We previously identified strong signals of positive selection in antiviral immune factors of the Myotis bat lineage [13]. Here, we therefore derived primary cells from three Myotis yumanensis individuals and performed a transcriptomic analysis of their IFN innate immune response. This allowed us to identify guanylate-binding protein 5 (GBP5) as the most differentially upregulated interferon-stimulated gene (ISG) in Myotis yumanensis primary cells.

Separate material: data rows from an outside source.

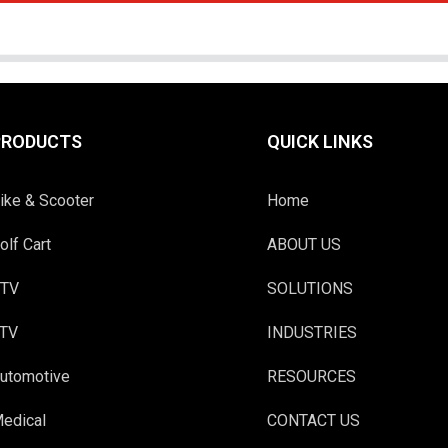
PRODUCTS
QUICK LINKS
ike & Scooter
Home
olf Cart
ABOUT US
TV
SOLUTIONS
TV
INDUSTRIES
utomotive
RESOURCES
edical
CONTACT US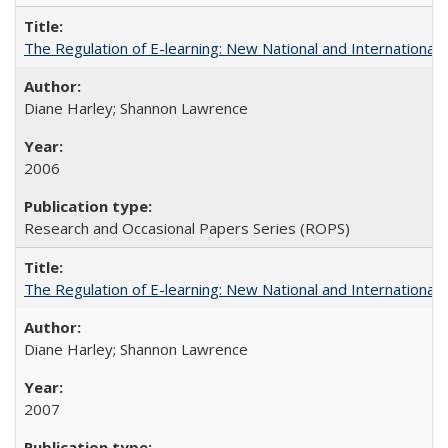
The Regulation of E-learning: New National and International 
Diane Harley; Shannon Lawrence
2006
Research and Occasional Papers Series (ROPS)
The Regulation of E-learning: New National and International 
Diane Harley; Shannon Lawrence
2007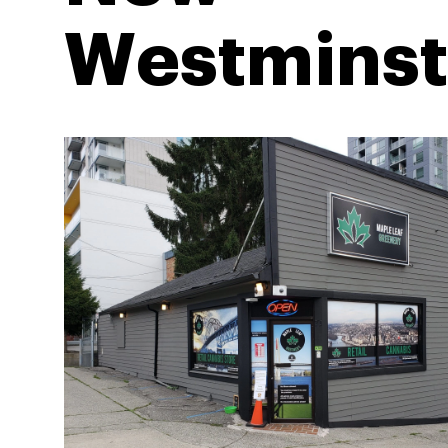
Westminst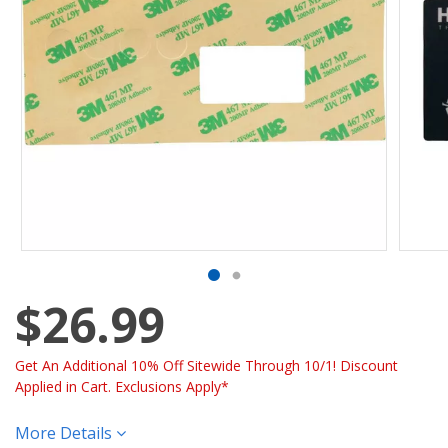
$26.99
Get An Additional 10% Off Sitewide Through 10/1! Discount
Applied in Cart. Exclusions Apply*
More Details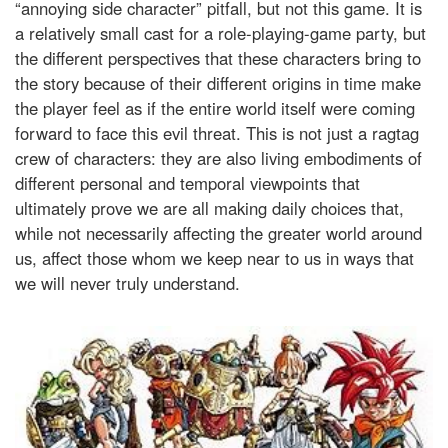
“annoying side character” pitfall, but not this game. It is
a relatively small cast for a role-playing-game party, but
the different perspectives that these characters bring to
the story because of their different origins in time make
the player feel as if the entire world itself were coming
forward to face this evil threat. This is not just a ragtag
crew of characters: they are also living embodiments of
different personal and temporal viewpoints that
ultimately prove we are all making daily choices that,
while not necessarily affecting the greater world around
us, affect those whom we keep near to us in ways that
we will never truly understand.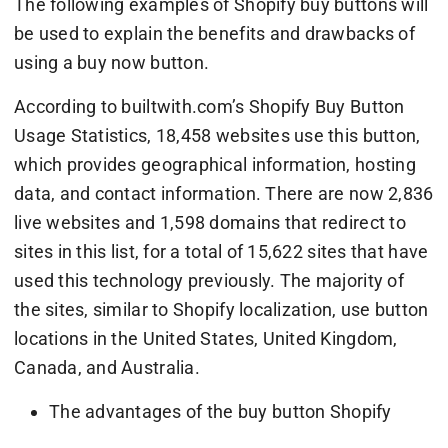
The following examples of Shopify buy buttons will
be used to explain the benefits and drawbacks of
using a buy now button.
According to builtwith.com’s Shopify Buy Button
Usage Statistics, 18,458 websites use this button,
which provides geographical information, hosting
data, and contact information. There are now 2,836
live websites and 1,598 domains that redirect to
sites in this list, for a total of 15,622 sites that have
used this technology previously. The majority of
the sites, similar to Shopify localization, use button
locations in the United States, United Kingdom,
Canada, and Australia.
The advantages of the buy button Shopify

Human GBP5 is an IFN-inducible antiviral factor that restricts a broad spectrum of intracellular pathogens [14,15], including viruses such as HIV-1 (Human immunodeficiency virus 1), SARS-CoV-2 (severe acute respiratory syndrome coronavirus 2), or bat lyssavirus EBLV-1 (European Bat LyssaVirus 1) [16–18]. GBP5 notably targets viral glycoprotein processing, leading to the release of new virions with immature glycoproteins, thereby reducing virions’ infectivity [19]. Although the exact mechanisms are still unknown and debated [19–21], this viral restriction appears dependent on human GBP5 localization at the trans-Golgi network (TGN), thanks to its prenylation at a CaaX motif in the C-terminal end of the protein [18]. We further reasoned that studying natural variations in this antiviral effector during mammalian evolution would help understand its functions.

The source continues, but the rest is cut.